Directly calling mkl from python, and try to use more than one thread.

I am doing some sparse matrix calculation, and called mkl directly from python.

That worked, but only a single thread is used. When I use the top command, one of the cpu core has 100% usage, other cpu cores has about 0% usage.

How to make the mkl function use multiple threads?

I have tried setting the OMP_NUM_THREADS, MKL_NUM_THREADS, MKL_DOMAIN_NUM_THREADS environmental variables to 12.

The code also try to set number of mkl threads to 12 by mkl.mkl_set_num_threads(byref(c_int(num_cpu)))

Does the sparse matrix routines of mkl support multithreading calculation?

The mkl is the 2016 version.

Thank you.

The code is below:

from ctypes import *
import scipy.sparse as spsp
import numpy as np
import multiprocessing as mp

# Load the share library
mkl = cdll.LoadLibrary("libmkl_rt.so")


def get_csr_handle2(data, indices, indptr, shape):
	a_pointer   = data.ctypes.data_as(POINTER(c_float))
	ja_pointer  = indices.ctypes.data_as(POINTER(c_int))
	ia_pointer  = indptr.ctypes.data_as(POINTER(c_int))
	return (a_pointer, ja_pointer, ia_pointer, shape)


def get_csr_handle(A,clear=False):
	if clear == True:
		A.indptr[:] = 0
		A.indices[:] = 0
		A.data[:] = 0
	return get_csr_handle2(A.data, A.indices, A.indptr, A.shape)


def csr_t_dot_csr(A_handle, C_handle, nz=None):
	# Calculate (A.T).dot(A) and put result into C
	#
	# This uses one-based indexing
	#
	# Both C.data and A.data must be in np.float32 type.
	#
	# Number of nonzero elements in C must be greater than
	#     or equal to the size of C.data
	#
	# size of C.indptr must be greater than or equal to
	#     1 + (num rows of A).
	#
	# C_data    = np.zeros((nz), dtype=np.single)
	# C_indices = np.zeros((nz), dtype=np.int32)
	# C_indptr  = np.zeros((m+1),dtype=np.int32)

	(a_pointer, ja_pointer, ia_pointer, A_shape) = A_handle
	(c_pointer, jc_pointer, ic_pointer, C_shape) = C_handle

	trans_pointer   = byref(c_char('T'))
	sort_pointer    = byref(c_int(0))

	(m, n)          = A_shape
	sort_pointer        = byref(c_int(0))
	m_pointer           = byref(c_int(m))     # Number of rows of matrix A
	n_pointer           = byref(c_int(n))     # Number of columns of matrix A
	k_pointer           = byref(c_int(n))     # Number of columns of matrix B
	                                          # should be n when trans='T'
						  # Otherwise, I guess should be m
	###
	b_pointer   = a_pointer
	jb_pointer  = ja_pointer
	ib_pointer  = ia_pointer
	###
	if nz == None:
		nz = n*n #*n # m*m # Number of nonzero elements expected
			 # probably can use lower value for sparse
			 # matrices.
	nzmax_pointer   = byref(c_int(nz))
	 # length of arrays c and jc. (which are data and
	 # indices of csr_matrix).

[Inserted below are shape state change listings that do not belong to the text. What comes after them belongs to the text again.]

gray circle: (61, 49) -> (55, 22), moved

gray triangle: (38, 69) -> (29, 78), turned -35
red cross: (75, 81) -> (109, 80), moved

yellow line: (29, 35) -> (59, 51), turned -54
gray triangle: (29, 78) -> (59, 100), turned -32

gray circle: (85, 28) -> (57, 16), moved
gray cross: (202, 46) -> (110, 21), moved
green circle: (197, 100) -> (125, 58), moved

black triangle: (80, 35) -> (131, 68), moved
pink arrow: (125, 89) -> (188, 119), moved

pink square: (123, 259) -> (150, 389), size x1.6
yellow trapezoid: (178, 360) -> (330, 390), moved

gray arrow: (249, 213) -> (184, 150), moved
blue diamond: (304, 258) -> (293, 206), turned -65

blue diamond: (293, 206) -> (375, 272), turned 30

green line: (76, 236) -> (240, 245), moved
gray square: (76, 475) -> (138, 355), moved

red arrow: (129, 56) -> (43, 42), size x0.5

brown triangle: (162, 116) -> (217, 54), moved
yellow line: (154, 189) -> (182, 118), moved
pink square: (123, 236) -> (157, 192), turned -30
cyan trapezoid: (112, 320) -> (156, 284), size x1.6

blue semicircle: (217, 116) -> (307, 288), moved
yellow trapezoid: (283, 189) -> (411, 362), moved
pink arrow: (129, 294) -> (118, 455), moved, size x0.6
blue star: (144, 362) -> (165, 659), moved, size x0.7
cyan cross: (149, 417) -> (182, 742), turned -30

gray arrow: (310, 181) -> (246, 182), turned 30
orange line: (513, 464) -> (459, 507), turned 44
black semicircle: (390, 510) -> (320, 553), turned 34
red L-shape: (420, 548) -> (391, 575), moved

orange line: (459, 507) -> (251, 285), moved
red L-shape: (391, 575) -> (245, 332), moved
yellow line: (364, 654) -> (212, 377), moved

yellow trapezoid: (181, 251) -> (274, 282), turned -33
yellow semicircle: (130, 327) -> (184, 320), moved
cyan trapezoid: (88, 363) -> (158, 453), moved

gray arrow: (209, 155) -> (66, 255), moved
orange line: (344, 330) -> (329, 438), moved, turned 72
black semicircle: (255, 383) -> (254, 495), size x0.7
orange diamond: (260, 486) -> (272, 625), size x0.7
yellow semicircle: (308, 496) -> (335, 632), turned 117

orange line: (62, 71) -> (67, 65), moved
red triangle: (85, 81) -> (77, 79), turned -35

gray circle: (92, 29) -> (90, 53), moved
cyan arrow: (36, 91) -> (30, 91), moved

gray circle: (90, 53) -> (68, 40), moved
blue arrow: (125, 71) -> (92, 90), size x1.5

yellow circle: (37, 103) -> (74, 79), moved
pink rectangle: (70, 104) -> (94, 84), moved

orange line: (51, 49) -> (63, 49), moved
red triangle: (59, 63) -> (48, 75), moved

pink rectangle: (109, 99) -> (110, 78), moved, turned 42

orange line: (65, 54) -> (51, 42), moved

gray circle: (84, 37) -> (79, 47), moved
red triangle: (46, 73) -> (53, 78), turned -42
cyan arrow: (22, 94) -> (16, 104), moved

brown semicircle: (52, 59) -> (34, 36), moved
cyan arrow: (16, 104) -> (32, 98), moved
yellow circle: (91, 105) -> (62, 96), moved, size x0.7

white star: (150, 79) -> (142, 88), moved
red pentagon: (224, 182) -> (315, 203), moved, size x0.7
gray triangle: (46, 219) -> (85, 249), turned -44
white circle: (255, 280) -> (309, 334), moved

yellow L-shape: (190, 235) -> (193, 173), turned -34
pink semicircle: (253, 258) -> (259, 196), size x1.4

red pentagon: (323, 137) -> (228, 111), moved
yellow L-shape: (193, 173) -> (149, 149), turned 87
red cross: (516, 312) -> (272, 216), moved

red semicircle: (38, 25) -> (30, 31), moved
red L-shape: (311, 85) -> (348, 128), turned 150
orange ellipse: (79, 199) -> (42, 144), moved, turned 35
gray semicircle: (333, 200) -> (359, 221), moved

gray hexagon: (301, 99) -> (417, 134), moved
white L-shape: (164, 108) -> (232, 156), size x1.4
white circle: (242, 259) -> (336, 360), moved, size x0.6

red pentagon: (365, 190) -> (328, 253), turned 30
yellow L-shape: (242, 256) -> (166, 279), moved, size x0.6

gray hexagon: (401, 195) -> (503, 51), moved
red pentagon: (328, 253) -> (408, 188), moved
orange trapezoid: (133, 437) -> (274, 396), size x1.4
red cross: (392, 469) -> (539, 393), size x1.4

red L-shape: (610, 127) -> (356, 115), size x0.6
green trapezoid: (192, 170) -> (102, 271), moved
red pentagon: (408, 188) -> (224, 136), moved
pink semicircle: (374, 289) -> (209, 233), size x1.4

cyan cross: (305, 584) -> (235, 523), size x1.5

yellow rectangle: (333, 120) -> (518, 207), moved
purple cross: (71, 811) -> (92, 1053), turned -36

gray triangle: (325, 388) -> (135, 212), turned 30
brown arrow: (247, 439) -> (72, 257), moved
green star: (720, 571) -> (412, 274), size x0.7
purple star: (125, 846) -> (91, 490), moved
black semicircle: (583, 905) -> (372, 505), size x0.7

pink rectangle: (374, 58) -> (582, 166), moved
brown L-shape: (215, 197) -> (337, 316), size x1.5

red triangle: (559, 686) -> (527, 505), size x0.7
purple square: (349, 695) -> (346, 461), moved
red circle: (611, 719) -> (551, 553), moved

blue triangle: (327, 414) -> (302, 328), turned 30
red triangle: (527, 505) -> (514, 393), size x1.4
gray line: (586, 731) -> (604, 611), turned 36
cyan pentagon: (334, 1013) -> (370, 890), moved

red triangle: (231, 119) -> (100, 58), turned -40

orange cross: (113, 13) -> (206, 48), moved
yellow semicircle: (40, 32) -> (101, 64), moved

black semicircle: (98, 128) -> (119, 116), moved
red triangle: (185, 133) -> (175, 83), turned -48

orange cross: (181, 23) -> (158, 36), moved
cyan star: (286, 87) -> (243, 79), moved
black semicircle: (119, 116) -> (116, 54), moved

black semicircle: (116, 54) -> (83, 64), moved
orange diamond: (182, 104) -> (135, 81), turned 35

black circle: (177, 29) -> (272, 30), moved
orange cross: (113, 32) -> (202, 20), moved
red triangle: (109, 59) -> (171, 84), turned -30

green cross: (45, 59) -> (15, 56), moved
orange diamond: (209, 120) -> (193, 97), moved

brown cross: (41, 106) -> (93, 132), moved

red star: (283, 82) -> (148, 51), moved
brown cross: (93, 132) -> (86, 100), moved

So this is the number of
	 # nonzero elements of matrix C
	 #
	 # This parameter is used only if request=0.
	 # The routine stops calculation if the number of
	 # elements in the result matrix C exceeds the
	 # specified value of nzmax.

	info = c_int(-3)
	info_pointer = byref(info)
	request_pointer_list = [byref(c_int(0)), byref(c_int(1)), byref(c_int(2))]
	return_list = []
	for ii in [0]:
		request_pointer = request_pointer_list[ii]
		ret = mkl.mkl_scsrmultcsr(trans_pointer, request_pointer, sort_pointer,
				    m_pointer, n_pointer, k_pointer,
				    a_pointer, ja_pointer, ia_pointer,
				    b_pointer, jb_pointer, ib_pointer,
				    c_pointer, jc_pointer, ic_pointer,
				    nzmax_pointer, info_pointer)
		info_val = info.value
		return_list += [ (ret,info_val) ]
	return return_list

def test():
	num_cpu = 12
	mkl.mkl_set_num_threads(byref(c_int(num_cpu))) # try to set number of mkl threads
	print "mkl get max thread:", mkl.mkl_get_max_threads()
	test_csr_t_dot_csr()

def test_csr_t_dot_csr():
	AA = np.random.choice([0,1], size=(12,750000), replace=True, p=[0.99,0.01])
	A_original = spsp.csr_matrix(AA)
	A = A_original.astype(np.float32).tocsc()
	A = spsp.csr_matrix( (A.data, A.indices, A.indptr) )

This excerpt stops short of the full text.